Лалла горько усмехнулась:

– А я всегда мечтала, что мой муж будет считаться с моим мнением, как отец мой всегда шел на компромисс по отношению к матери. – Она вдруг умолкла и обратила на Грея беспомощно-тоскливый взор широко раскрытых глаз. – Правда, я никогда не могла забыть тебя, как ни старалась.

– Но если все, что ты говоришь, сущая правда, почему же ты не вернулась ко мне, Лалла? – удивленно спросил Грей.

Она вздрогнула.

– Женская гордость. Глупая женская гордость, – беспомощно пробормотала она. – Сначала я пыталась равняться на своих сестер. Одна из них стала врачом, другая – актрисой. Я тоже должна была достичь вершин в какой-либо области. Представь себе, самым важным для меня была тогда не любовь, а успех, карьера. Только к ним были устремлены все мои желания.

– А теперь?

– Теперь? – Она горько усмехнулась. – Теперь я поняла, что не стану знаменитостью, как Миранда или Порция.

– Наверно, это серьезный удар по честолюбию?

– Еще бы. Каждому из нас хочется достичь в жизни определенных высот. Когда ты вдруг понимаешь, что твоей мечте не суждено сбыться, потому что Бог не наградил тебя талантом, это всегда больно. Но сейчас я изменилась: стала взрослее и мудрее. Я понимаю, как ничтожны все мои прежние устремления по сравнению с одной-единственной достойной мечтой – любить и быть любимой.

Грей уставился на нее в недоумении.

– Так я не ослышался? Боже мой, Лалла, значит, ты все еще любишь меня?

– Только теперь я поняла, как любила тебя на протяжении всех этих пяти лет, – вздохнула она. – Любила, сколько ни пыталась доказать себе обратное. Ведь за годы, проведенные в Париже, я так и не нашла мужчину, достойного внимания.
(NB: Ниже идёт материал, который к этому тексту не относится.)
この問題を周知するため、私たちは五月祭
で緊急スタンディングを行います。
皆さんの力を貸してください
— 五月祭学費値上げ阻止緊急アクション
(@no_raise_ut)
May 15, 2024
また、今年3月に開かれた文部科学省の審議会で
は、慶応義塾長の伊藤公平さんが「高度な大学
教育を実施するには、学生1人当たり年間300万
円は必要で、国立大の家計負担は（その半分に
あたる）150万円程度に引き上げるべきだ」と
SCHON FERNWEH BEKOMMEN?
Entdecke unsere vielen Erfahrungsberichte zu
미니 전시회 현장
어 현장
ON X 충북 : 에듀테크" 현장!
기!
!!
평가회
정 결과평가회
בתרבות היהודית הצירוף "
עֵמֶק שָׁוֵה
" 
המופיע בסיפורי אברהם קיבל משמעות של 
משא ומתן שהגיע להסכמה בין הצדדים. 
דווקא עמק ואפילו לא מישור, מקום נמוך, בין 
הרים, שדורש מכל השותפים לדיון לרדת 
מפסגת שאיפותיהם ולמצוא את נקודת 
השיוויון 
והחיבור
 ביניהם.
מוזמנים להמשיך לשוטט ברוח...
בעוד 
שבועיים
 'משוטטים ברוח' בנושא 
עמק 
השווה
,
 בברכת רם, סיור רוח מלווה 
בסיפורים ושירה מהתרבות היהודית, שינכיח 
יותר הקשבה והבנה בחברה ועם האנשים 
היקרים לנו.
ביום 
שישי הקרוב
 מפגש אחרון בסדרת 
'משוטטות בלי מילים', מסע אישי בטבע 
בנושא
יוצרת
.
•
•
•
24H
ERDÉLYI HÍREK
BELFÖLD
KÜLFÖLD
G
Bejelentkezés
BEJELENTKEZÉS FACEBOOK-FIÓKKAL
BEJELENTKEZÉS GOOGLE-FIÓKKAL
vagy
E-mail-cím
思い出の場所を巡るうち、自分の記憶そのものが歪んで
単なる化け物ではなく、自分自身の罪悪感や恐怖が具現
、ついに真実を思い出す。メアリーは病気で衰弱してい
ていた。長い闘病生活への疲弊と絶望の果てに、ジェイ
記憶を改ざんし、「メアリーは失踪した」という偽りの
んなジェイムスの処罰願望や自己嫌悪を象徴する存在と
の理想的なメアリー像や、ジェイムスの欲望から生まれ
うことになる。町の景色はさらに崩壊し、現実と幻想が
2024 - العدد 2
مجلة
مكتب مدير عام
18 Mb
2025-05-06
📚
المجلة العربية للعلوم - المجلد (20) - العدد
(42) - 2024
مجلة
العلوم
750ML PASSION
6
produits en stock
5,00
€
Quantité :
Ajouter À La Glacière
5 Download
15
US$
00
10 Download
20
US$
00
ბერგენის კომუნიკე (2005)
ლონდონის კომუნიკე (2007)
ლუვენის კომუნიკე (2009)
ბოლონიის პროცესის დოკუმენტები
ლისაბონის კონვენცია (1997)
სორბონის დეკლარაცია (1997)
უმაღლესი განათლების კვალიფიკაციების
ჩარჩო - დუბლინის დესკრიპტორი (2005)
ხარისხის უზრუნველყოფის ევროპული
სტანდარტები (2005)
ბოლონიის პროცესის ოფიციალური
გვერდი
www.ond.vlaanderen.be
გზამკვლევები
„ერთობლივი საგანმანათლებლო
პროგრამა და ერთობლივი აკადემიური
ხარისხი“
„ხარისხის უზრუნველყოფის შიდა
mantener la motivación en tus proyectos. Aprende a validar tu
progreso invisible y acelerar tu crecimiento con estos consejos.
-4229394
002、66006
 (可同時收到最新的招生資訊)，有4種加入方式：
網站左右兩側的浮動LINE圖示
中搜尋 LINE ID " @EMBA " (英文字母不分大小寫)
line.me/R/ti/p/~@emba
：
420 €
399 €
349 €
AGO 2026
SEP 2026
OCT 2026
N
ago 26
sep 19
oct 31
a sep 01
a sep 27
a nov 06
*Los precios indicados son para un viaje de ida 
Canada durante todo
– И это не казалось тебе странным?

– Нет, я просто не могла отдать свое сердце ни одному человеку. Чуть только наши отношения переходили грань обычной светской любезности, как я отвергала все ухаживания. Мне становилось стыдно от одной мысли, что я могу изменить тебе.

Грей улыбнулся:

– Я счастлив твоей преданностью.

– И я, – улыбнулась она в ответ.

На несколько минут в комнате повисла завеса тишины, но почему-то Лалла не испытывала ни малейшего чувства неловкости. Ей стало вдруг так хорошо, так уютно в этой комнате, что не хотелось произносить ни слова.

– Какие же мы были глупцы, – прошептал Грей.

– Парочка самонадеянных идиотов, – рассмеялась она.

Он приблизился к стулу, где сидела Лалла, положил руки ей на плечи и заглянул в глаза.

– Любовь моя! Давай забудем то, что произошло между нами пять лет назад. Я хочу начать все сначала. Но учти, этот шанс – последний. Пожалуйста, не спеши с ответом. Я дам тебе время разобраться в своих чувствах. Но больше я никогда не заговорю на эту тему.

Лалла взяла руки Грея в свои и сказала:

– Я тоже хочу все начать сначала!

Он сжал ее влажные от волнения пальцы. Лалла поднялась. Ее руки обвились вокруг стройной талии Грея, и он так крепко сжал ее в своих объятиях, что они стали одним целым. Лалла чувствовала на себе тепло его дыхания; она ощущала, как дрожит его мощное тело – оно буквально пьянило ее. Как долго мечтала она физически прикоснуться к нему, что теперь не верила, что все происходит наяву.

– Боже! – прошептал Грей. – Как я люблю тебя, Лалла! Я никогда никого так не любил!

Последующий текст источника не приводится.